Duration 3.29



Appis (Arris) Fallabus is a Regest-speaking young male man. He is partially blind, sensitive to temperature change and has poor circulation. Nightly he is obliged to lubricate himself with Spanish oil.
Interviewer: "Is it true that you are plagued with body lice?"
Appis: "Yes, it is. Everything you could imagine, ticks, lice, termites, tapeworms. Everything. You name it. After a change in the weather it's especially bad - worse in summer and impossible to get rid of at sea-level. Within reason I've been advised to make them moderately comfortable by wearing wool, but I live with it."
Appis, whose comprehension of Metropolitan Dutch has not entirely disappeared, had been born and brought up in Zeelem, an isolated village surrounded by canals that only appeared to empty due to evaporation. In winter, every inch of water in Zeelem turned to ice, and the body-predators that worried Appis slept, froze or other-wise temporarily capitulated.
Interviewer: "It is said that you identify with swallows, is this correct?"
Appis: "Yes, it's true, but nowadays that's not unique, is it?"

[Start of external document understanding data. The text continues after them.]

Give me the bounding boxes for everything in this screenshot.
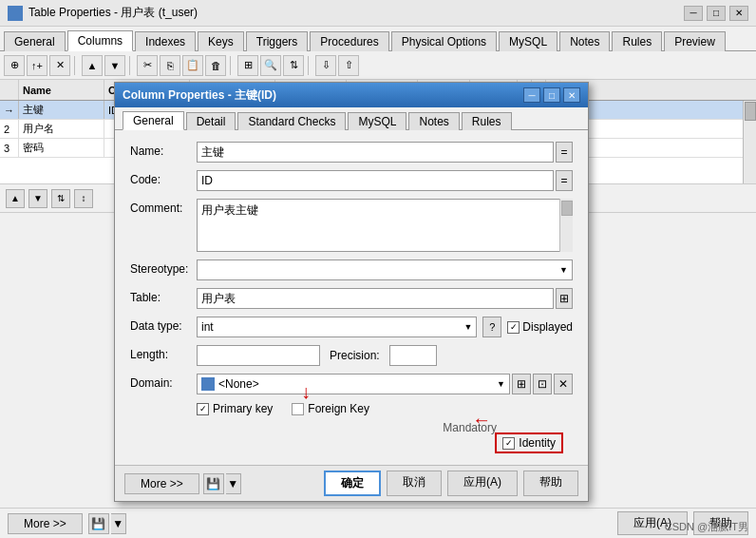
- export-button[interactable]: ⇧: [338, 55, 359, 76]
- displayed-checkbox[interactable]: ✓: [507, 321, 520, 334]
- code-input[interactable]: ID: [197, 170, 554, 191]
- delete-row-button[interactable]: ✕: [49, 55, 70, 76]
- cut-button[interactable]: ✂: [137, 55, 158, 76]
- dialog-tab-standard-checks[interactable]: Standard Checks: [237, 112, 346, 130]
- tab-physical-options[interactable]: Physical Options: [391, 31, 497, 51]
- sort-az-btn[interactable]: ⇅: [51, 189, 70, 208]
- foreign-key-wrapper[interactable]: Foreign Key: [292, 402, 369, 415]
- primary-key-wrapper[interactable]: ✓ Primary key: [197, 402, 273, 415]
- grid-vscroll[interactable]: [743, 101, 756, 183]
- checkbox-row: ✓ Primary key Foreign Key: [130, 402, 573, 415]
- displayed-label: Displayed: [522, 320, 573, 334]
- domain-browse-btn2[interactable]: ⊡: [533, 374, 552, 394]
- mandatory-identity-area: Mandatory ✓ Identity ↓ ↓: [130, 419, 573, 453]
- dialog-tab-general[interactable]: General: [123, 111, 184, 130]
- name-input-wrapper: 主键 =: [197, 142, 573, 163]
- datatype-select[interactable]: int ▼: [197, 317, 477, 337]
- toolbar-sep1: [74, 56, 78, 75]
- length-prec-row: Length: Precision:: [130, 345, 573, 366]
- dialog-close[interactable]: ✕: [563, 87, 580, 103]
- table-input[interactable]: 用户表: [197, 288, 554, 309]
- table-browse-btn[interactable]: ⊞: [556, 288, 573, 309]
- confirm-button[interactable]: 确定: [324, 471, 381, 496]
- tab-procedures[interactable]: Procedures: [310, 31, 388, 51]
- tab-notes[interactable]: Notes: [559, 31, 610, 51]
- more-button[interactable]: More >>: [124, 473, 199, 494]
- code-row: Code: ID =: [130, 170, 573, 191]
- code-edit-btn[interactable]: =: [556, 170, 573, 191]
- help-button[interactable]: 帮助: [523, 471, 578, 496]
- foreign-key-checkbox[interactable]: [292, 403, 304, 415]
- comment-textarea[interactable]: 用户表主键: [197, 199, 573, 252]
- outer-export-dropdown[interactable]: ▼: [111, 513, 126, 534]
- row-num: 3: [0, 139, 19, 157]
- row-name: 主键: [19, 101, 104, 119]
- apply-button[interactable]: 应用(A): [447, 471, 518, 496]
- move-down-button[interactable]: ▼: [104, 55, 125, 76]
- dialog-bottom-bar: More >> 💾 ▼ 确定 取消 应用(A) 帮助: [115, 465, 588, 501]
- domain-arrow: ▼: [497, 379, 505, 389]
- datatype-row: Data type: int ▼ ? ✓ Displayed: [130, 317, 573, 337]
- window-controls: ─ □ ✕: [684, 6, 748, 21]
- displayed-checkbox-wrapper[interactable]: ✓ Displayed: [507, 320, 573, 334]
- tab-rules[interactable]: Rules: [612, 31, 662, 51]
- precision-input[interactable]: [389, 345, 437, 366]
- length-input[interactable]: [197, 345, 320, 366]
- copy-button[interactable]: ⎘: [160, 55, 180, 76]
- table-row-form: Table: 用户表 ⊞: [130, 288, 573, 309]
- insert-row-button[interactable]: ↑+: [27, 55, 47, 76]
- code-input-wrapper: ID =: [197, 170, 573, 191]
- dialog-tab-rules[interactable]: Rules: [462, 112, 512, 130]
- scroll-thumb[interactable]: [745, 102, 756, 121]
- toolbar-sep2: [129, 56, 133, 75]
- dialog-bottom-right: 确定 取消 应用(A) 帮助: [324, 471, 578, 496]
- cancel-button[interactable]: 取消: [387, 471, 442, 496]
- primary-key-checkbox[interactable]: ✓: [197, 403, 209, 415]
- sort-up-btn[interactable]: ▲: [6, 189, 25, 208]
- dialog-bottom-left: More >> 💾 ▼: [124, 473, 241, 494]
- domain-select[interactable]: <None> ▼: [197, 374, 510, 394]
- tab-general[interactable]: General: [4, 31, 66, 51]
- domain-browse-btn3[interactable]: ✕: [554, 374, 573, 394]
- paste-button[interactable]: 📋: [182, 55, 203, 76]
- dialog-tab-notes[interactable]: Notes: [408, 112, 459, 130]
- delete-button[interactable]: 🗑: [205, 55, 226, 76]
- minimize-button[interactable]: ─: [684, 6, 703, 21]
- identity-checkbox[interactable]: ✓: [502, 437, 515, 450]
- sort-button[interactable]: ⇅: [283, 55, 304, 76]
- filter-button[interactable]: 🔍: [260, 55, 281, 76]
- new-row-button[interactable]: ⊕: [4, 55, 25, 76]
- export-dropdown[interactable]: ▼: [226, 473, 241, 494]
- datatype-help-btn[interactable]: ?: [482, 317, 501, 337]
- tab-columns[interactable]: Columns: [67, 30, 133, 51]
- stereotype-select[interactable]: ▼: [197, 259, 573, 280]
- dialog-minimize[interactable]: ─: [523, 87, 540, 103]
- tab-preview[interactable]: Preview: [664, 31, 726, 51]
- dialog-tab-mysql[interactable]: MySQL: [348, 112, 406, 130]
- outer-more-button[interactable]: More >>: [8, 513, 83, 534]
- name-edit-btn[interactable]: =: [556, 142, 573, 163]
- tab-indexes[interactable]: Indexes: [135, 31, 196, 51]
- watermark: CSDN @油腻IT男: [665, 520, 748, 534]
- export-button[interactable]: 💾: [203, 473, 224, 494]
- sort-num-btn[interactable]: ↕: [74, 189, 93, 208]
- tab-triggers[interactable]: Triggers: [246, 31, 309, 51]
- tab-mysql[interactable]: MySQL: [499, 31, 558, 51]
- close-button[interactable]: ✕: [729, 6, 748, 21]
- import-button[interactable]: ⇩: [315, 55, 336, 76]
- foreign-key-label: Foreign Key: [308, 402, 369, 415]
- move-up-button[interactable]: ▲: [82, 55, 103, 76]
- domain-browse-btn1[interactable]: ⊞: [512, 374, 531, 394]
- maximize-button[interactable]: □: [707, 6, 726, 21]
- comment-scrollthumb[interactable]: [561, 201, 573, 216]
- sort-down-btn[interactable]: ▼: [28, 189, 47, 208]
- comment-scroll[interactable]: [559, 199, 573, 252]
- dialog-maximize[interactable]: □: [543, 87, 560, 103]
- stereotype-arrow: ▼: [559, 265, 568, 275]
- name-input[interactable]: 主键: [197, 142, 554, 163]
- dialog-tab-detail[interactable]: Detail: [186, 112, 236, 130]
- outer-export-btn[interactable]: 💾: [88, 513, 109, 534]
- titlebar-left: Table Properties - 用户表 (t_user): [8, 5, 198, 21]
- tab-keys[interactable]: Keys: [198, 31, 244, 51]
- col-select-button[interactable]: ⊞: [237, 55, 258, 76]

Appis would have been an expert long-distance ice-skater save for the fact that his mother believed it was dangerous for him and his poor circulation to spend too much time out of doors in the winter. Appis's mother was not a victim of the Violent Unknown Event. As she grew older and as her son remained the same age, she discovered a new worry for each new season. She could not have too many seasons left to be anxious about, so Appis patiently waited to be set free to enjoy immortality on his own. In the meantime he managed a kite factory, in some part satisfying a desire for unaided flight in himself and in the nineteen million other victims of the VUE.
Interviewer: "Is it true that your father was killed by a bird-counter named Van Hoyten?"
Appis: "My father was at the Amsterdam zoo studying saltwater fish when Van Hoyten was employed there as a bird-counter. They quarrelled, apparently because my father had a fox tattooed on his chest. It was said they were rivals."
In the summer Appis flew a yellow stunt-kite to intimidate the birds who he blamed directly for his predicament.
Interviewer: "I'm told you drink saltwater to crack the ice in your pancreas?"
Appis: "I do? Perhaps you're confusing me with someone else. My father was always experimenting - putting plaice in the canals, and stimulating the salt-glands in pelagic birds."
Interviewer: "What do you think of the theory of the Responsibility of Birds?"
Appis: "Well, the coincidences seem inexhaustible, obviously. But I leave it entirely to the experts."
When flying his kite, Appis left swallows alone, knowing that a single bird of that species could be preyed upon by no less than a dozen different types of parasite at any one time and that was punishment enough.